Job-seeker writes her own success story

November 12, 2015 |

Latoya Green embodies the adage, “Don’t judge a book by its cover.” The mother of two battled a substance addiction and homelessness before reaching out to community partners who could help her once she decided to help herself.

Green describes how her life “began to spiral out of control” after she left her payroll processing job at a local financial institution. She was living with her mom, who was bipolar and battling cancer, but the Charlotte native found herself homeless along with her 7-year-old daughter and 2-year-old son when that living arrangement proved to be unstable. To make matters worse, her car was repossessed. Her situation seemed hopeless. Green turned to marijuana to cope with the stress.

“I said, ‘Something has to happen.’ I realized that I had no idea what I was doing,” she says.

In March, she reached out to Urban Ministry Center, which helped her get into a homeless shelter. Unbeknownst to Green, she had to submit a drug test before entering the facility. She was sent to a drug rehabilitation program when they found marijuana in her system.

“You’re supposed to be in the program 45 days. I was there for 75 days and my [test] still wasn’t clean,” she explains. “Technically, they would’ve been able to kick me out.”

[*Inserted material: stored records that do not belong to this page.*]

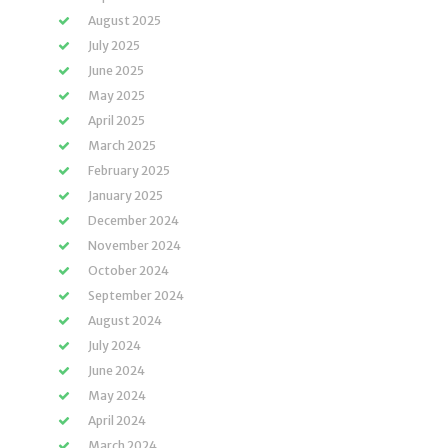
August 2025
July 2025
June 2025
May 2025
April 2025
March 2025
February 2025
January 2025
December 2024
November 2024
October 2024
September 2024
August 2024
July 2024
June 2024
May 2024
April 2024
March 2024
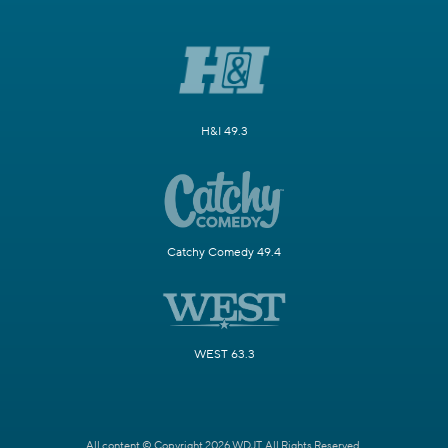
H&I 49.3
Catchy Comedy 49.4
WEST 63.3
All content © Copyright 2026 WDJT. All Rights Reserved.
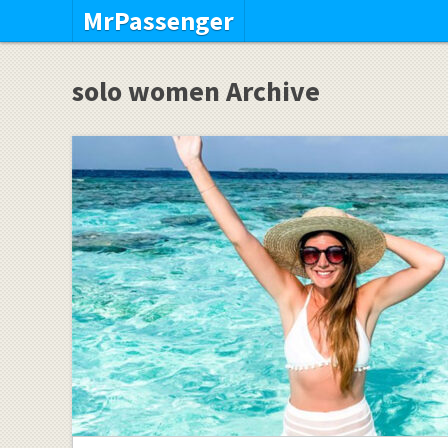
MrPassenger
solo women Archive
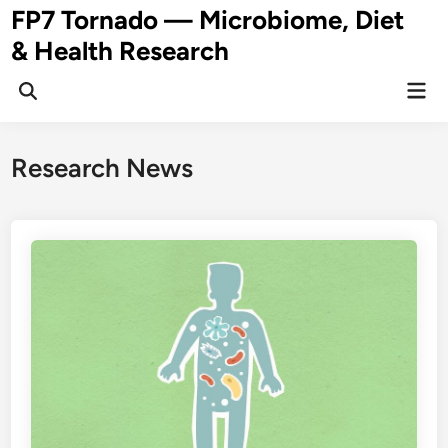
Skip
FP7 Tornado — Microbiome, Diet
to
& Health Research
content
Mai
Open
Men
Search
Research News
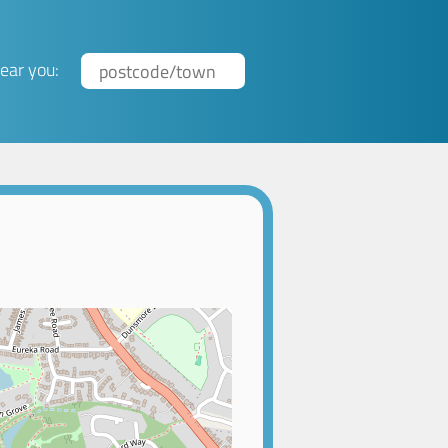
ear you:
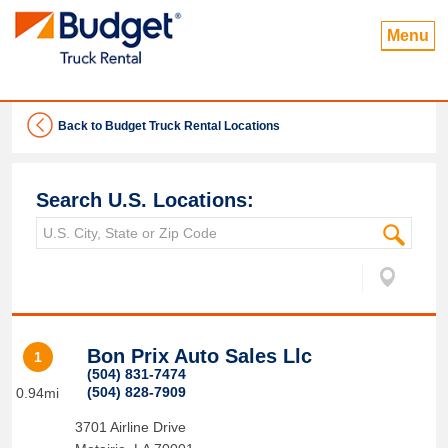
Menu
Back to Budget Truck Rental Locations
Search U.S. Locations:
Bon Prix Auto Sales Llc
1
(504) 831-7474
(504) 828-7909
0.94mi
3701 Airline Drive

Instead, she was referred to Hope Haven, an organization that offers supportive services and shelter to those facing substance abuse, and one of Charlotte Works’s Share Network Access Points (SNAP) sites. She paired up with Resident Services Employment Specialist Wanda Gofoth as part of her job-readiness activities. Green vowed that she would begin to seek guidance from those who “had a piece of the puzzle” she didn’t possess. Goforth was one of those people.

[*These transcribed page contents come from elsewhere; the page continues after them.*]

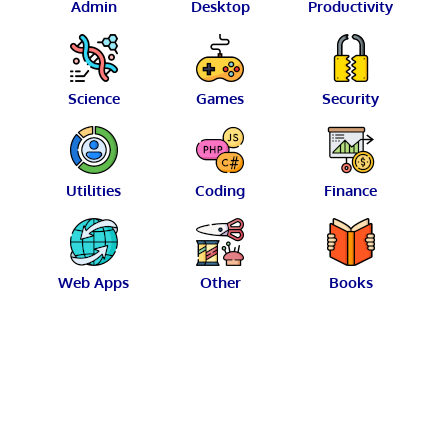
Admin
Desktop
Productivity
Science
Games
Security
Utilities
Coding
Finance
Web Apps
Other
Books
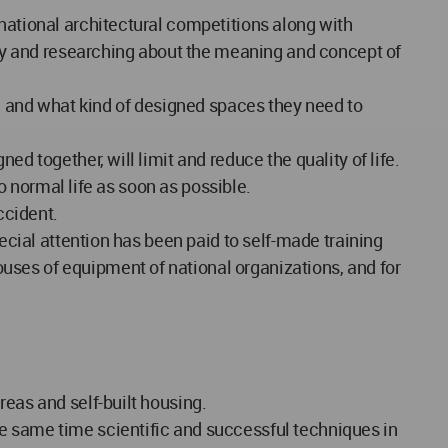
national architectural competitions along with
tudy and researching about the meaning and concept of
ce and what kind of designed spaces they need to
d together, will limit and reduce the quality of life.
to normal life as soon as possible.
ccident.
pecial attention has been paid to self-made training
uses of equipment of national organizations, and for
reas and self-built housing.
e same time scientific and successful techniques in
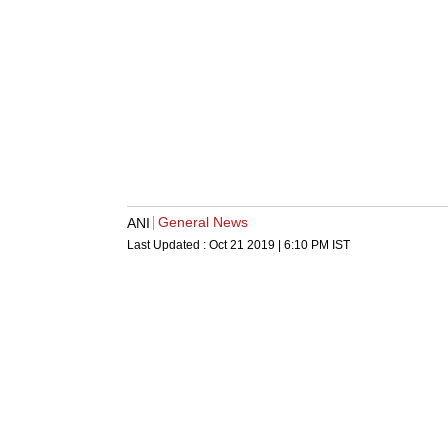
General News
ANI
Last Updated :
Oct 21 2019 | 6:10 PM
IST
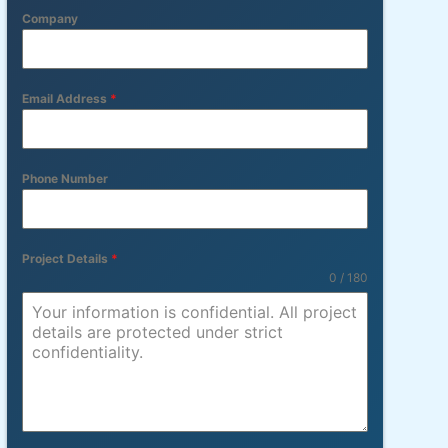
Company
Email Address
*
Phone Number
Project Details
*
0 / 180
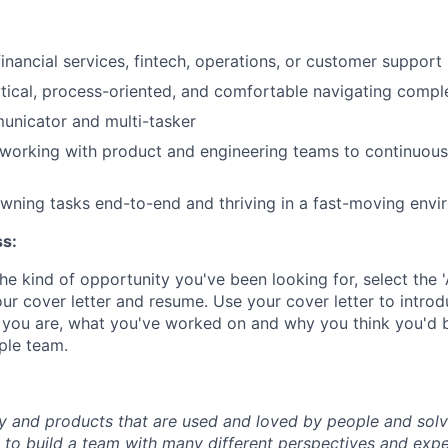
inancial services, fintech, operations, or customer support 
ytical, process-oriented, and comfortable navigating comp
unicator and multi-tasker
working with product and engineering teams to continuous
ning tasks end-to-end and thriving in a fast-moving envi
ss:
 the kind of opportunity you've been looking for, select the
ur cover letter and resume. Use your cover letter to intro
you are, what you've worked on and why you think you'd b
ple team.
y and products that are used and loved by people and solv
to build a team with many different perspectives and expe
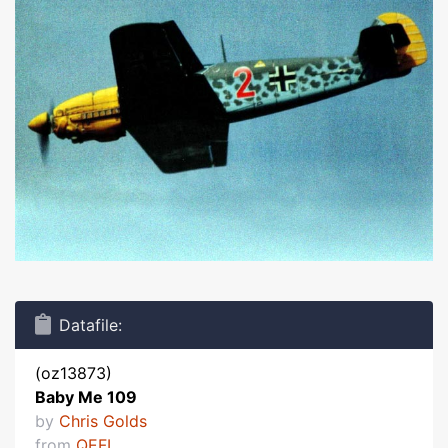
Datafile:
(oz13873)
Baby Me 109
by
Chris Golds
from
QEFI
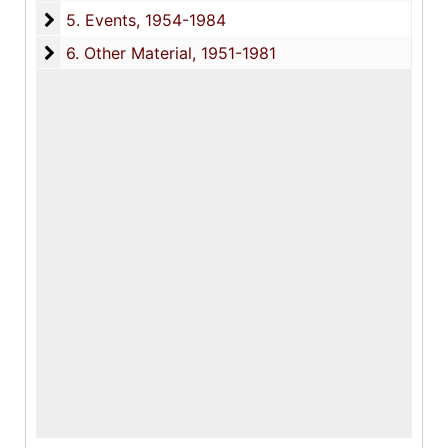
5. Events
5. Events, 1954-1984
6. Other Material
6. Other Material, 1951-1981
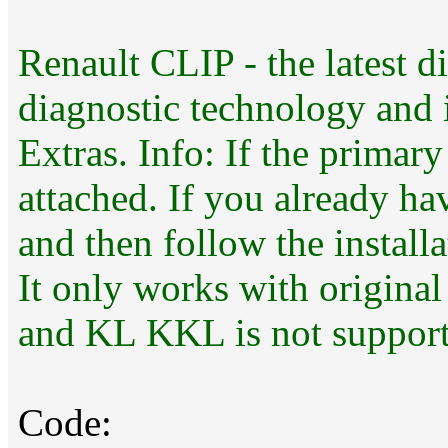
Renault CLIP - the latest di
diagnostic technology and i
Extras. Info: If the primary
attached. If you already ha
and then follow the installa
It only works with original
and KL KKL is not support
Code:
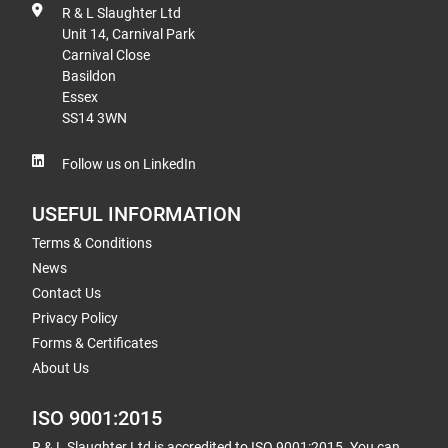
R & L Slaughter Ltd
Unit 14, Carnival Park
Carnival Close
Basildon
Essex
SS14 3WN
Follow us on LinkedIn
USEFUL INFORMATION
Terms & Conditions
News
Contact Us
Privacy Policy
Forms & Certificates
About Us
ISO 9001:2015
R & L Slaughter Ltd is accredited to ISO 9001:2015. You can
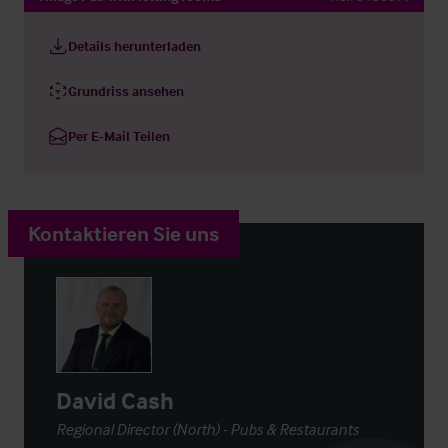
Details herunterladen
Grundriss ansehen
Per E-Mail Teilen
Kontaktieren Sie uns
David Cash
Regional Director (North) - Pubs & Restaurants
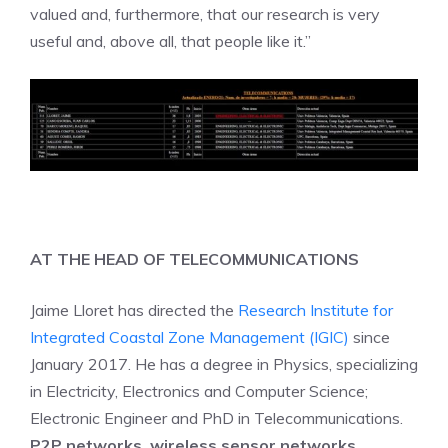
valued and, furthermore, that our research is very
useful and, above all, that people like it.”
AT THE HEAD OF TELECOMMUNICATIONS
Jaime Lloret has directed the
Research Institute for
Integrated Coastal Zone Management (IGIC)
since
January 2017. He has a degree in Physics, specializing
in Electricity, Electronics and Computer Science;
Electronic Engineer and PhD in Telecommunications.
P2P networks, wireless sensor networks,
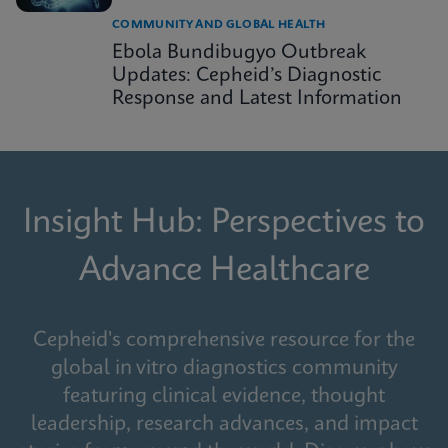
COMMUNITY AND GLOBAL HEALTH
Ebola Bundibugyo Outbreak
Updates: Cepheid’s Diagnostic
Response and Latest Information
Insight Hub: Perspectives to
Advance Healthcare
Cepheid's comprehensive resource for the
global in vitro diagnostics community
featuring clinical evidence, thought
leadership, research advances, and impact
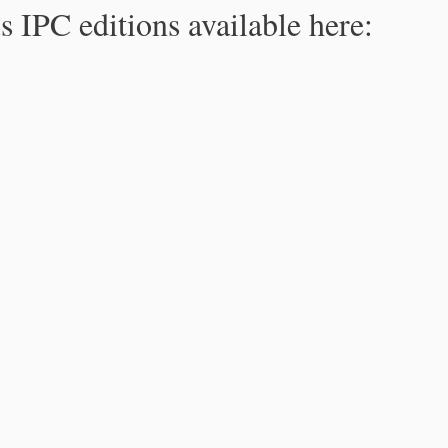
s IPC editions available here:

“She was extremely thorough and pushed confidence in me when I thought I lost it,” Green says. “It helped to know that she believed in me.”

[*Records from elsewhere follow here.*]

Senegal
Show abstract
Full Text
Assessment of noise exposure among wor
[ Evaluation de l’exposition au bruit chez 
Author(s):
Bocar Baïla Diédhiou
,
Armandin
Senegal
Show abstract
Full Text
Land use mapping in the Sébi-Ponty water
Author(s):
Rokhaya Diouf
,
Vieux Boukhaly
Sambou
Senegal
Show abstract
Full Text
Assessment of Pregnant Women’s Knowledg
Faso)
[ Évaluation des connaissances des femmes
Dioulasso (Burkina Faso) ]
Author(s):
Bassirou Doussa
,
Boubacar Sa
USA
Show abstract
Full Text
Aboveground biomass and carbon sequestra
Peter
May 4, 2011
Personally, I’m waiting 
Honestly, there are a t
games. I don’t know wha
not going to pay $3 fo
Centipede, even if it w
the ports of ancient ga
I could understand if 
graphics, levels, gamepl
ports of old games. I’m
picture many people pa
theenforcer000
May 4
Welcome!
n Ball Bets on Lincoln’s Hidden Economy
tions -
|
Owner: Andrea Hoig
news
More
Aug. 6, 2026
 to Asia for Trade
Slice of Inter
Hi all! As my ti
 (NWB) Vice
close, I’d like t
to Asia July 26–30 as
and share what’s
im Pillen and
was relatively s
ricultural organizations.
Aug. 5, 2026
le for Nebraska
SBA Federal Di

Gorforth believes Green’s positive attitude deserves the credit. “LaToya was so excited about the opportunity to be professionally employed again that each time I met with her, her enthusiasm was contagious,” Gorforth shares. “I encourage [clients] to apply for positions of interest and not be the one to cut themselves out of the running.”

Green visited the NCWorks Career Center at West Morehead Street after completing her 90-day job training at Hope Haven. She attended an orientation to learn how the Center could help her job search.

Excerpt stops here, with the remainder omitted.